Die Schockstrategie

Wenn der Notstand eines Staates zum Vorteil genutzt wird. Von Marie Madeleine Owoko

Schreckensszenarien wie Kriege und Naturkatastrophen, die zahlreiche Menschenleben kosten, sind an sich schon furchtbar. Glaubt man der Journalistin Naomi Klein, kann aber noch Schlimmeres passieren: »Katastrophen-Kapitalisten« machen sich den Schockzustand der Bevölkerung zunutze, um neoliberale Reformen in einem Land durchzusetzen. Diese Reformen sollen möglichst rasch und plötzlich umgesetzt werden, um gezielt einen weiteren Schock zu bewirken und die gelähmte Bevölkerung gefügiger zu machen. »Schock-Strategie« nennt Klein dieses Vorgehen.
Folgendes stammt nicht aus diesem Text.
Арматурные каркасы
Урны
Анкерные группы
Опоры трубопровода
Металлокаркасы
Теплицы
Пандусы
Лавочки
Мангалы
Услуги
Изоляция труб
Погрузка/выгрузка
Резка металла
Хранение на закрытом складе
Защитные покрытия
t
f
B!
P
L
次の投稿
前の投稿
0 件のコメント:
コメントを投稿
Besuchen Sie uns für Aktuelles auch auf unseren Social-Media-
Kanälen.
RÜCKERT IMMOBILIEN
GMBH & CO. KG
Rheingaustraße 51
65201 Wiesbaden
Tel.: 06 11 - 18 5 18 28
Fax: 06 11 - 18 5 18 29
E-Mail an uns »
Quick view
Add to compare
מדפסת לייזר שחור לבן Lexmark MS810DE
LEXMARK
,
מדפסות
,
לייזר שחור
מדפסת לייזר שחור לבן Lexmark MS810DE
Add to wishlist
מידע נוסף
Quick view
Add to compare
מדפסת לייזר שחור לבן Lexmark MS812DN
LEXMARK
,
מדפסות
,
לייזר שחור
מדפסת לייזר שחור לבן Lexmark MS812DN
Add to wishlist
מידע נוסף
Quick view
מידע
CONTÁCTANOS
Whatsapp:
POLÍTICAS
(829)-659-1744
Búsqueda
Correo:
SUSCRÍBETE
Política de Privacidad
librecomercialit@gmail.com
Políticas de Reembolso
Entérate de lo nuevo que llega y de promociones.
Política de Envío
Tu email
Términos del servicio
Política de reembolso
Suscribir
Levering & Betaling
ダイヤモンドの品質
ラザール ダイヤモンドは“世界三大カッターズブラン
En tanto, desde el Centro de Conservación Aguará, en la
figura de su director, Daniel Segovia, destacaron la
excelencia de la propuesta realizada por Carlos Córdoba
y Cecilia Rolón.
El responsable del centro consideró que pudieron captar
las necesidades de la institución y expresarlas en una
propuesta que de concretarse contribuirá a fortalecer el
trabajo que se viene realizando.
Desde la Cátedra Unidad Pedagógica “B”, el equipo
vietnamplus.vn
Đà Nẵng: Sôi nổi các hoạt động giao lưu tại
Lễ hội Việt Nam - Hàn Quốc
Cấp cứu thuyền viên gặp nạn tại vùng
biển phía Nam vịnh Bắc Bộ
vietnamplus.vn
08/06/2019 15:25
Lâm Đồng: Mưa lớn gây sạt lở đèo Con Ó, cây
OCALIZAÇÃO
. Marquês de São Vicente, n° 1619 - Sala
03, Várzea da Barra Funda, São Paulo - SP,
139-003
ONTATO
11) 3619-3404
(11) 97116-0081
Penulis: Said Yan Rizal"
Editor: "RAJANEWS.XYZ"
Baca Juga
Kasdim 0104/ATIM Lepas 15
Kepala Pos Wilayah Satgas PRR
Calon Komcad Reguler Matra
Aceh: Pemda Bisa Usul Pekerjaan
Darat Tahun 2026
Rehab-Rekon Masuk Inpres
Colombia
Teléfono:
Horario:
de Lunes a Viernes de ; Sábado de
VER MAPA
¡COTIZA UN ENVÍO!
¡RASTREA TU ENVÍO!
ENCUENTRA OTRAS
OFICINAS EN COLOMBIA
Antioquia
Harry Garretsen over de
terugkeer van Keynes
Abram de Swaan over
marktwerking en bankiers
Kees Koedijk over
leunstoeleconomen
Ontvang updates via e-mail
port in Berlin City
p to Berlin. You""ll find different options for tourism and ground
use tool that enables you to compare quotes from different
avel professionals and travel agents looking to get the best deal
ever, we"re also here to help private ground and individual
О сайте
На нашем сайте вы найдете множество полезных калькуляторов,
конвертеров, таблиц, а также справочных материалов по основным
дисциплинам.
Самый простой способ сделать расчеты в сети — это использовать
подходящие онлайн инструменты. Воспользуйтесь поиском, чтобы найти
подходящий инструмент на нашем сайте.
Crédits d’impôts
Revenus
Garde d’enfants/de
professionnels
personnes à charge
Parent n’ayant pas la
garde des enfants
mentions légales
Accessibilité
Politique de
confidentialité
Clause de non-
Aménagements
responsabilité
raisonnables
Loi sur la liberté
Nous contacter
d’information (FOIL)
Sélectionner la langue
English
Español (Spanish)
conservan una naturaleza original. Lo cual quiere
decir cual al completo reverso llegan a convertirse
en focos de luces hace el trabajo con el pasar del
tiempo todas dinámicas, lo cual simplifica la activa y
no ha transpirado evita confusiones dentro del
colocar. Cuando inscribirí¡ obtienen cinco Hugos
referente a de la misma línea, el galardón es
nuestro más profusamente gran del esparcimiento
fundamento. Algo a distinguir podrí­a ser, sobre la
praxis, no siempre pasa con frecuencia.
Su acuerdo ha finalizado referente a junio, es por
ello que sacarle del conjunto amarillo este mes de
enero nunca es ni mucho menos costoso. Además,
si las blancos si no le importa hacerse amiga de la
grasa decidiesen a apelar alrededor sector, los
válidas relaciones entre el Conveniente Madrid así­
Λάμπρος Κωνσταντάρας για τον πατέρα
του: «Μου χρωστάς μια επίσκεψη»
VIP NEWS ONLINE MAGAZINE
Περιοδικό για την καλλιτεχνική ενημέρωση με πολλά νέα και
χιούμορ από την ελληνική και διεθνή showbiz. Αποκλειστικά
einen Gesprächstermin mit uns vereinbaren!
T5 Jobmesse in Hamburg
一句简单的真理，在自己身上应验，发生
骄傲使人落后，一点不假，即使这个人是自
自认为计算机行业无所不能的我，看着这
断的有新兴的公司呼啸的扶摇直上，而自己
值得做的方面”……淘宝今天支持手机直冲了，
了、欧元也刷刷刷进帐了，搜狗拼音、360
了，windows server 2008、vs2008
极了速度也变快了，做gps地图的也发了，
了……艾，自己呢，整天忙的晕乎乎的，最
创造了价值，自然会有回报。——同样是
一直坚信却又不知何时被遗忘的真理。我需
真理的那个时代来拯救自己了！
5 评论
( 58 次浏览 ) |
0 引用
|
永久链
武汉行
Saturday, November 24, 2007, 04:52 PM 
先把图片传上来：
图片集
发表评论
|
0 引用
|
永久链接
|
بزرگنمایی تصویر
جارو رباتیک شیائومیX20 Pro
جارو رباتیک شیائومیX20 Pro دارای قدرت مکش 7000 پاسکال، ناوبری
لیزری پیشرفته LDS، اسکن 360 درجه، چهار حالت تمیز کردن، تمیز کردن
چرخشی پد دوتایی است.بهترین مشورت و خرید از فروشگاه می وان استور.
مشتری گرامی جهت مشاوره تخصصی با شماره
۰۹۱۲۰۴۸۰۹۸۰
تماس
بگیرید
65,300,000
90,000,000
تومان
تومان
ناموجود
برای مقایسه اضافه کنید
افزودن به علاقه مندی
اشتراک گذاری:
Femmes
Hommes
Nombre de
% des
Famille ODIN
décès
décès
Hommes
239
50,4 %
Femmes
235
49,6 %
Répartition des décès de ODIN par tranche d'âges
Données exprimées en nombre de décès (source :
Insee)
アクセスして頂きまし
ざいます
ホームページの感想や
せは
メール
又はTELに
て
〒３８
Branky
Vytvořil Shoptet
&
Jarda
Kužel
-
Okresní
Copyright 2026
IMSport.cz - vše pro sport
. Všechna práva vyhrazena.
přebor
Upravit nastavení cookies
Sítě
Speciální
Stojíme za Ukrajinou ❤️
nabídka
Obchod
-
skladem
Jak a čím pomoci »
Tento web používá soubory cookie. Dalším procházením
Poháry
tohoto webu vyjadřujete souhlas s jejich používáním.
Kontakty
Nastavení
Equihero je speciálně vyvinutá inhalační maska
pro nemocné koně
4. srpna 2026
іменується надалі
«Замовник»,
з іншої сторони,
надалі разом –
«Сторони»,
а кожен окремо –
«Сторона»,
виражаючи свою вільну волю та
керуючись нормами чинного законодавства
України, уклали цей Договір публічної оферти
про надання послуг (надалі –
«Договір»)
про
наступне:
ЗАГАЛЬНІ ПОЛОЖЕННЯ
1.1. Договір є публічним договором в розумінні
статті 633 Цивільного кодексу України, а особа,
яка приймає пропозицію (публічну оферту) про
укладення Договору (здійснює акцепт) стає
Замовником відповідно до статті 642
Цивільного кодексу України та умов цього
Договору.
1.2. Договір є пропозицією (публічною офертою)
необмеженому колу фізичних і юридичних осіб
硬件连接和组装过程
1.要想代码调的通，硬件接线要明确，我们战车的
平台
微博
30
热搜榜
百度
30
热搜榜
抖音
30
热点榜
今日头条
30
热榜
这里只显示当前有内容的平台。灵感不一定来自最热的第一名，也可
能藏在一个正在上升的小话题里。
Die Kanadierin ist seit ihrem Erfolgserstling No Logo das Aushängeschild der globalisierungskritischen Bewegung. In ihrem neuen Buch widmet sie sich dem bereits verstorbenen Wirtschaftswissenschaftler und Nobelpreisträger Milton Friedman, der dabei nicht gut wegkommt. Sie nennt ihn »Monster« und »Doktor Schock«. Friedman ist für sie geistiger Vater der Schock-Strategie. Nach dem Putsch in Chile oder nach dem 11. September: Überall waren Friedman und seine Schüler zur Stelle, um ihre Vorstellung einer freien Marktwirtschaft durchzusetzen. Diese hat laut Klein drei Ziele: staatliche Einrichtungen privatisieren, Sozialausgaben kürzen und Regierungen ausschalten, die dabei im Weg sind.

Auf mehr als 600 Seiten listet Klein detailliert auf, wie Friedman und seine Anhängerschaft in den vergangenen dreißig Jahren immer wieder Katastrophen genutzt haben, um Regierungen zur Privatisierung, Deregulierung und Liberalisierung zu bewegen. Ein Paradebeispiel ist Chile. Nach dem Putsch durch Augusto Pinochet befand sich das Land im Schockzustand und hatte mit einer hohen Inflationsrate zu kämpfen. Zahlreiche staatliche Unternehmen und das Rentenversicherungssystem wurden infolgedessen privatisiert.

Die Autorin vergleicht diese Vorgehensweise mit Folterexperimenten der CIA aus den Fünfzigerjahren. Der Schockzustand von Menschen nach traumatisierenden Ereignissen kann genutzt werden, um Menschen gefügig zu machen.

Da das Buch vor allem wirtschaftliche Aspekte thematisiert und die Autorin auch häufig fachspezifische Begriffe verwendet, sind gewisse Fachkenntnisse von Vorteil. Aufgrund der sehr detaillierten Schilderung gelingt es ihr aber, die Problematik spannend und zugänglich darzustellen, sodass sie den Aufklärungsanspruch, den sie mit dem Buch erhebt, erfüllen kann.